● **Data excerpts**:

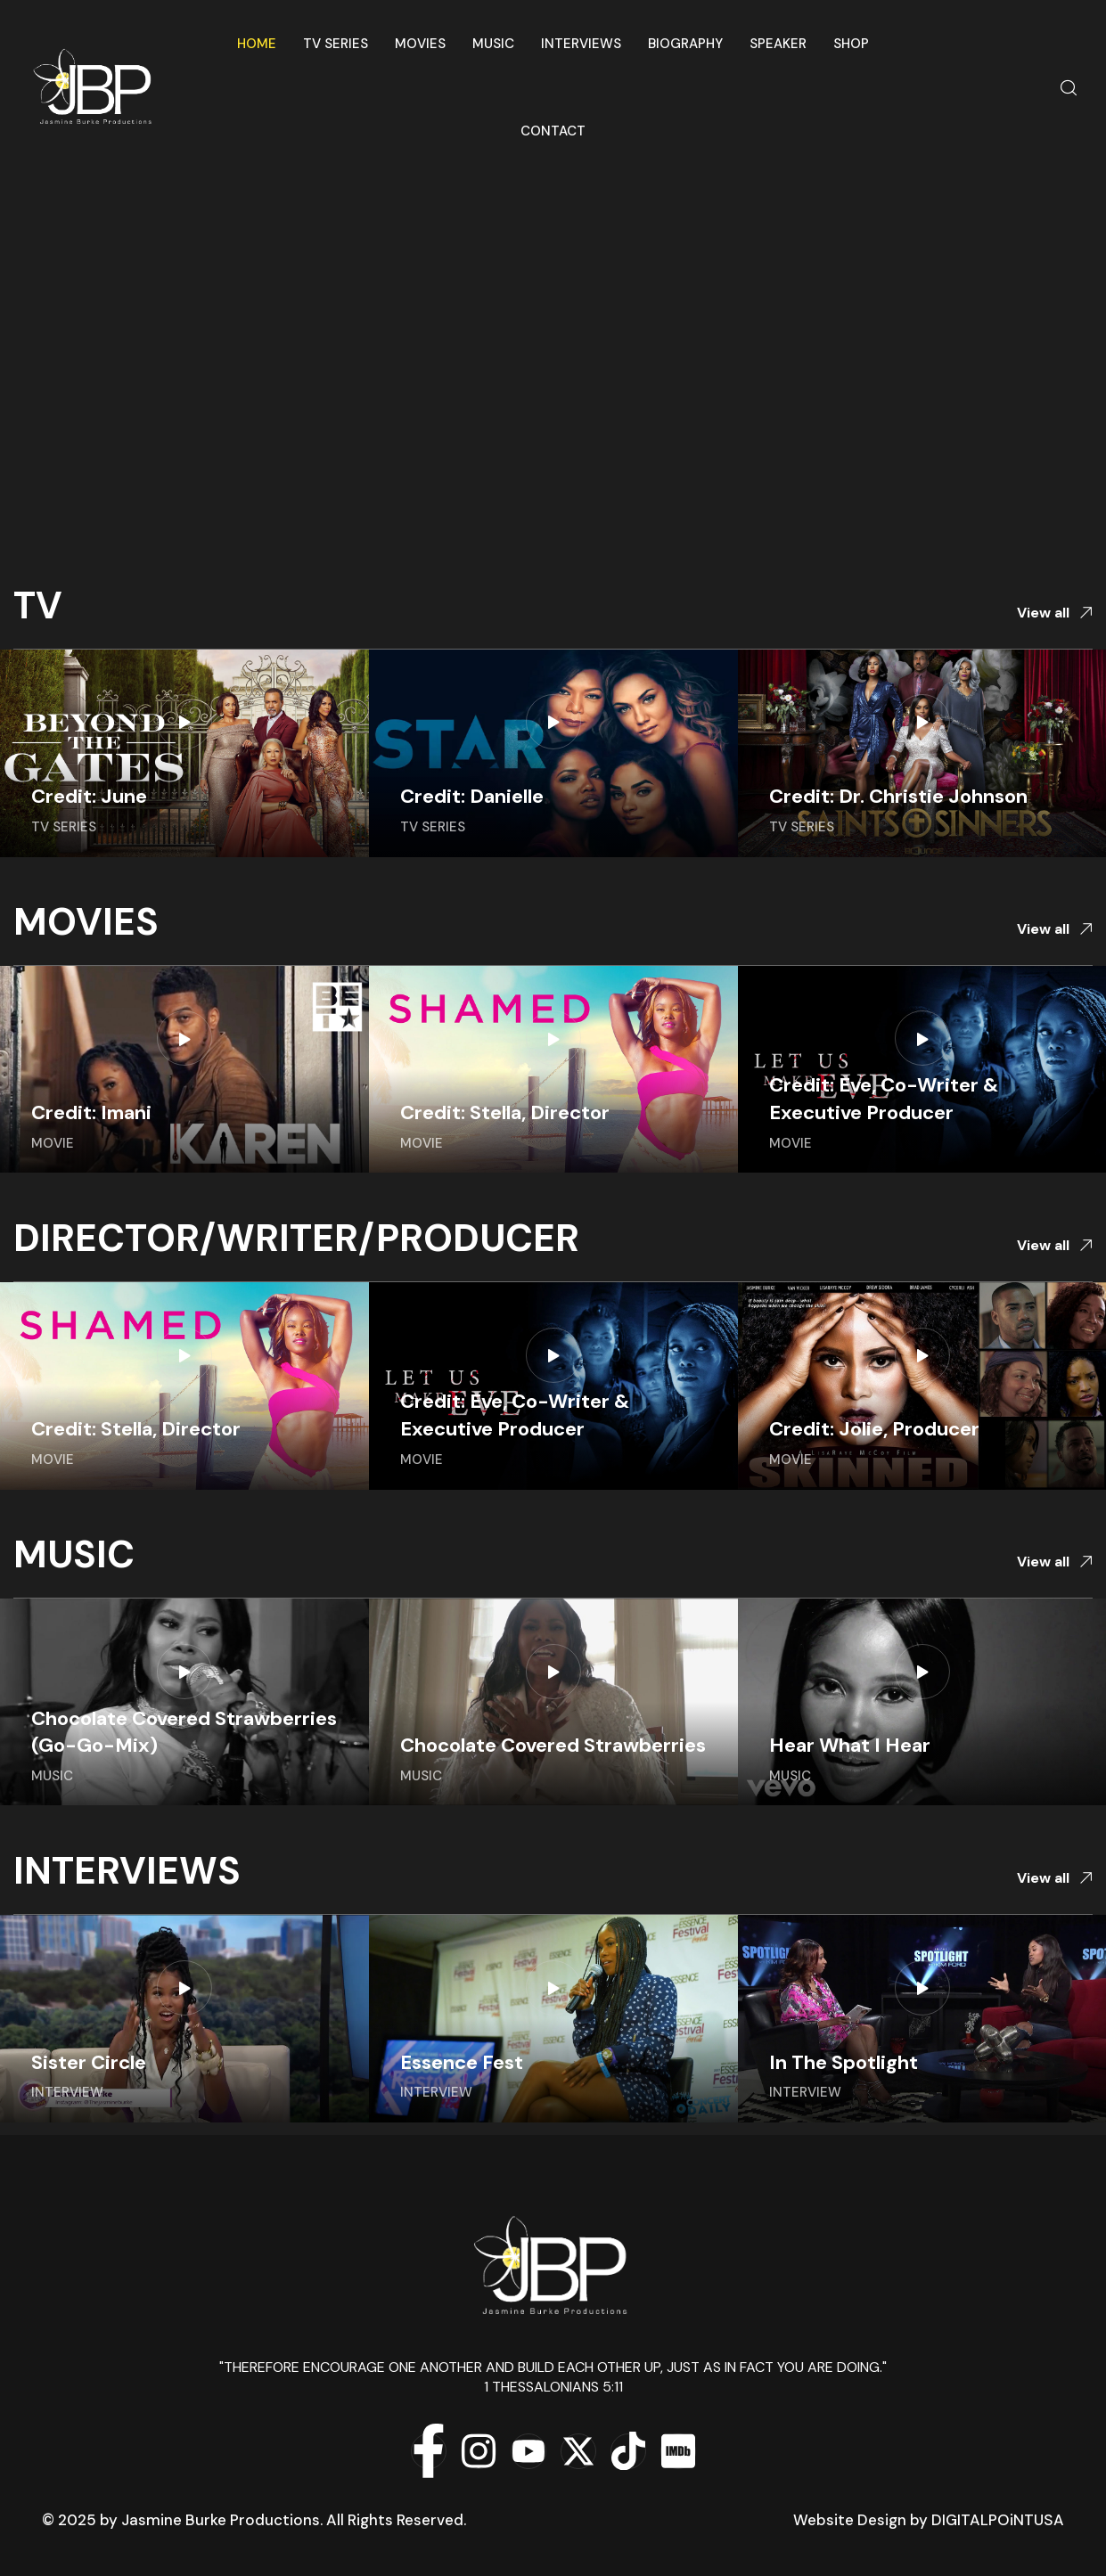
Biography (685, 44)
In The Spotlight (843, 2062)
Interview (67, 2092)
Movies (420, 44)
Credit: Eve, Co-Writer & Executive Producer (883, 1098)
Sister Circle (88, 2062)
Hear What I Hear (849, 1745)
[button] (1055, 613)
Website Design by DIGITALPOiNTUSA (928, 2520)
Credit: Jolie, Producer (874, 1429)
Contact (553, 131)
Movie (52, 1143)
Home (256, 44)
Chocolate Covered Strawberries (553, 1745)
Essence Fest (461, 2062)
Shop (851, 44)
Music (493, 44)
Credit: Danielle (472, 796)
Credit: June (89, 796)
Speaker (778, 44)
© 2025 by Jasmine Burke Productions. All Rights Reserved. (254, 2520)
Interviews (581, 44)
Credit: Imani (91, 1112)
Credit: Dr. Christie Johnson (898, 796)
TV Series (335, 44)
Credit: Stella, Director (505, 1112)
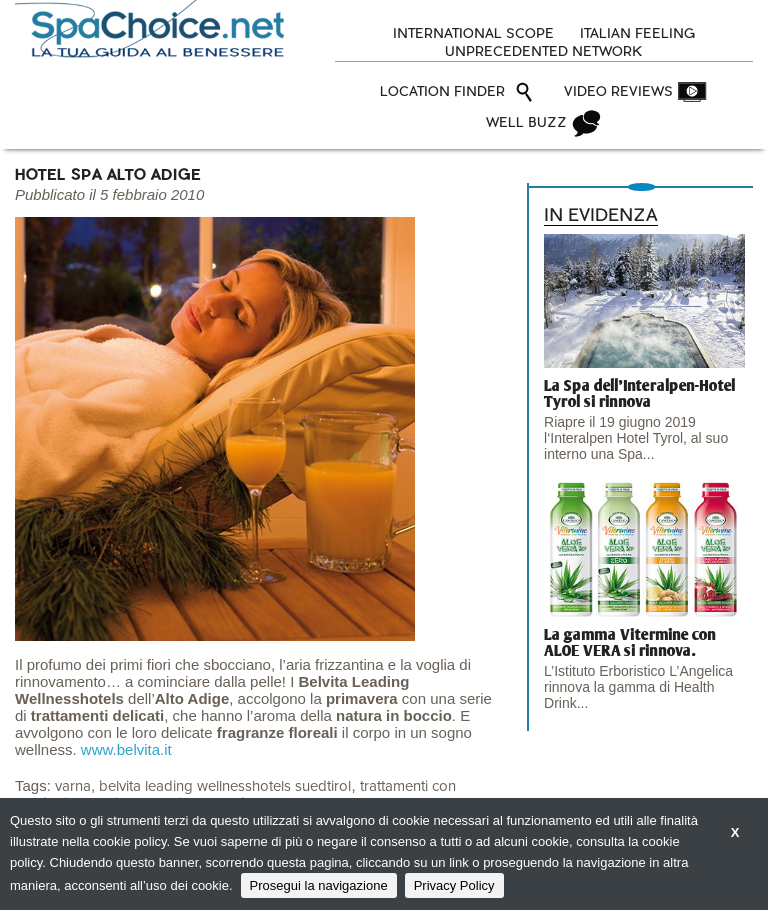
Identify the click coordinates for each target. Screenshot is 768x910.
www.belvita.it (126, 749)
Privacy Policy (454, 885)
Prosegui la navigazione (319, 885)
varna (73, 786)
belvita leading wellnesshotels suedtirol (225, 786)
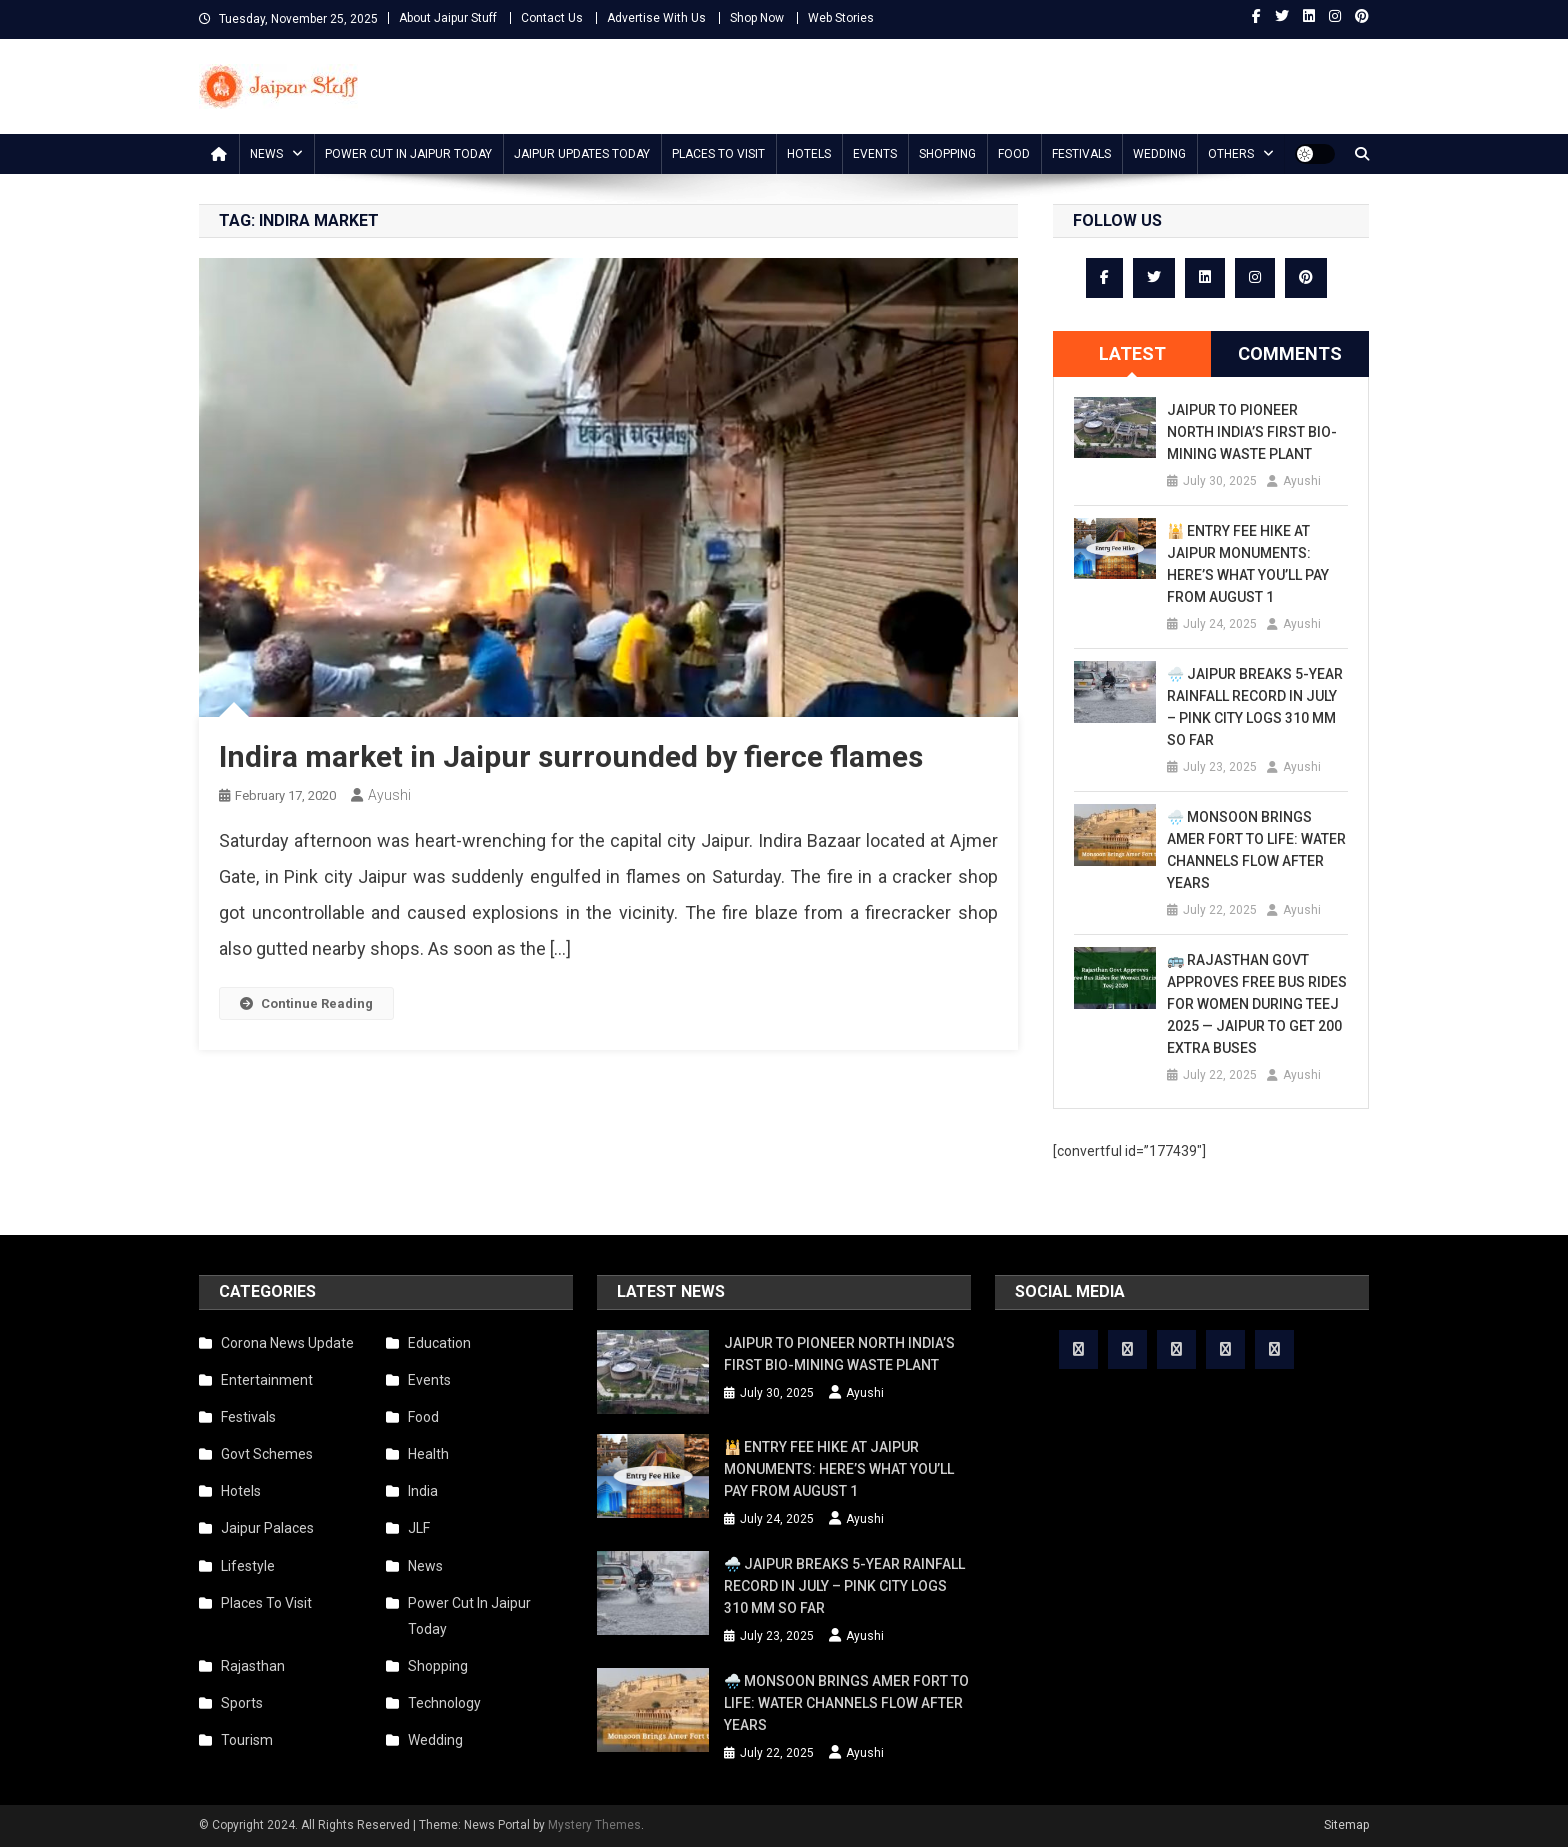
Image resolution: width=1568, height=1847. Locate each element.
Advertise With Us (656, 18)
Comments (1290, 353)
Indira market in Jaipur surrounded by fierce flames (571, 756)
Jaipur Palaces (267, 1528)
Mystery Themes (594, 1825)
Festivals (1081, 154)
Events (875, 154)
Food (1014, 154)
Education (439, 1343)
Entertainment (267, 1380)
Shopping (947, 154)
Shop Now (757, 18)
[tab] (1132, 354)
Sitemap (1346, 1825)
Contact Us (552, 18)
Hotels (809, 154)
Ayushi (389, 795)
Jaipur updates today (582, 154)
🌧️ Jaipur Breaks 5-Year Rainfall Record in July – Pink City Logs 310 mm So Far (1255, 707)
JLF (419, 1528)
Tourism (247, 1740)
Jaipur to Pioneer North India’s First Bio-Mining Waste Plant (1252, 432)
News (266, 154)
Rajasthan (253, 1666)
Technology (444, 1703)
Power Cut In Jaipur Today (408, 154)
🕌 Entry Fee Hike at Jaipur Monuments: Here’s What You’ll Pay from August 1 (1248, 564)
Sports (242, 1703)
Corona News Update (287, 1343)
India (423, 1491)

● **Description of the task**:
Would you please repeat, exactly as written, the lines from the one containing "Ayushi (389, 795)" through the end of the listing above, including both, and only those?

● **Exercise answer**:
Ayushi (389, 795)
Jaipur updates today (582, 154)
🌧️ Jaipur Breaks 5-Year Rainfall Record in July – Pink City Logs 310 mm So Far (1255, 707)
JLF (419, 1528)
Tourism (247, 1740)
Jaipur to Pioneer North India’s First Bio-Mining Waste Plant (1252, 432)
News (266, 154)
Rajasthan (253, 1666)
Technology (444, 1703)
Power Cut In Jaipur Today (408, 154)
🕌 Entry Fee Hike at Jaipur Monuments: Here’s What You’ll Pay from August 1 (1248, 564)
Sports (242, 1703)
Corona News Update (287, 1343)
India (423, 1491)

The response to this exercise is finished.